* **Exercise brief**
In the data below, which lines hold the word "aide"? Copy them.

* **Task data**
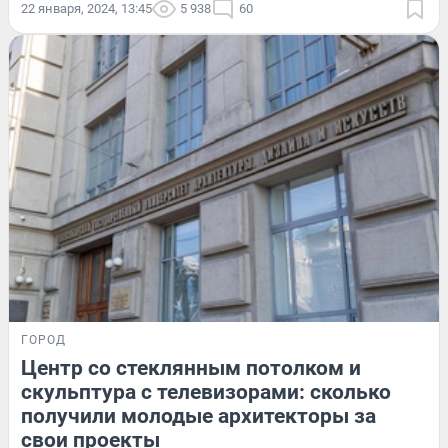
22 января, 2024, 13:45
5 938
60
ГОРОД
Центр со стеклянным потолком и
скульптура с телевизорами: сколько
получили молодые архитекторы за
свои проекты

--

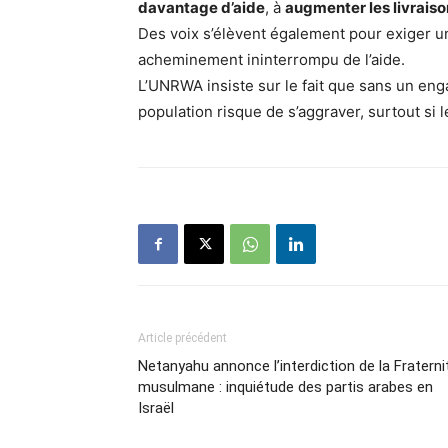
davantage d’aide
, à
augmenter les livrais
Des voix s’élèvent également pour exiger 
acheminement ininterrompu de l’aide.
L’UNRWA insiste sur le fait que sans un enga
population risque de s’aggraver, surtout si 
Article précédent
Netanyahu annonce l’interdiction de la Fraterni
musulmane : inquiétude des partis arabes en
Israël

* **Task answer**
davantage d’aide
acheminement ininterrompu de l’aide.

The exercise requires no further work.